Once labelled “criminals surrounding the President,” our fallen angels are back — with bleached reputations and creased suits — ready to ruin us afresh with recycled vigour.
It was May 1999 when Robert Mugabe, in a moment of delusional reformism, appointed a 400-member Constitutional Commission.
Enter Jonathan Moyo, the Ford Foundation fugitive with enough verbosity to make a parrot seem reticent.
By February 2000, Moyo had helped produce a draft constitution so unpalatable that Zimbabweans rejected it en masse — the first time ZANU-PF tasted electoral humiliation in a major vote.
Of course, Jonathan didn’t take the loss personally.
He came out of that national rejection rebranded as the inventor of the term “protest vote,” cleverly recasting a devastating loss as a minor emotional tantrum by voters against their dearly beloved ZANU-PF.
After ZANU-PF barely scraped through the 2000 Parliamentary elections, Mugabe — in his usual panic mode — decided the problem wasn’t with his outdated liberation war dogma, but with the lack of technocrats.
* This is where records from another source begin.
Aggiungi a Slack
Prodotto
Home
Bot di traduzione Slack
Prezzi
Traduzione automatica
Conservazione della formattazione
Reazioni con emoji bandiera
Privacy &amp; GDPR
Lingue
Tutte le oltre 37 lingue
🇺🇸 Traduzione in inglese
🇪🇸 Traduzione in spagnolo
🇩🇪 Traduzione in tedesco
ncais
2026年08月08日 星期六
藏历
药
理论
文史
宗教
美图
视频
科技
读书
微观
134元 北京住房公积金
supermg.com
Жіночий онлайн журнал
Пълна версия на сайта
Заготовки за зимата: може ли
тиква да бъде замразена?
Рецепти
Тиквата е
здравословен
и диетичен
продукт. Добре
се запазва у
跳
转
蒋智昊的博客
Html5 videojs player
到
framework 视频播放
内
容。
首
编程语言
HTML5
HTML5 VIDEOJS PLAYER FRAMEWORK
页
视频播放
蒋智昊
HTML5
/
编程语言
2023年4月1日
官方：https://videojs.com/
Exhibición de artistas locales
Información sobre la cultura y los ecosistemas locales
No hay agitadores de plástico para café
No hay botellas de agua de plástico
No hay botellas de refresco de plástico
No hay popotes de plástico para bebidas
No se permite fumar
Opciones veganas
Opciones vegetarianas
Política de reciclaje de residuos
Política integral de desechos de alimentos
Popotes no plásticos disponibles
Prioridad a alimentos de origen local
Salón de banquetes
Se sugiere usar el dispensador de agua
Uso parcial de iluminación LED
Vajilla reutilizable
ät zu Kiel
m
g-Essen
So he brought in the flamboyant Moyo and the ever-elusive Nkosana Moyo.
One Moyo stayed.
Guess which is which.
Soon, Jonathan Moyo, now Information Minister, became a one-man government.
He ran ZBC, controlled Zimpapers, colonised the music industry, and even ghost-wrote for other ministries.
He made censorship an art, propaganda a science, and arrogance a virtue.
His masterpieces?
AIPPA and POSA — draconian laws that muzzled the press and gave police officers the legal right to arrest your future intentions.
But alas, power is a seductive poison.
By 2004, Moyo fancied himself a kingmaker, backing Emmerson Mnangagwa in an internal succession bid.
That gamble cost him his job and ZANU-PF membership.
But like a politically possessed Lazarus, he returned in 2005 as an independent MP — and again in 2008 — before trading in his independence for a cushy ZANU-PF seat in 2010.
Principle, you ask?
Then came the creation of G40, a clique of Machiavellian misfits: Kasukuwere, Zhuwao, Mzembi, Chombo, and the indomitable First Shopper, Grace Mugabe.
Together, they turned ZANU-PF into a dysfunctional family business with Grace as the attack dog and Bob as the dozing chairperson.
But in their quest to outsmart Mnangagwa, they forgot the army — a small oversight that saw them chased out in November 2017 by soldiers with guns and vendettas.
The public was told it was merely a targeted operation to remove “criminals surrounding the President. ” Turns out the targets were just competitors in the looting relay.
Chombo was the first to be rehabilitated — or rather, quietly de-radicalised and released.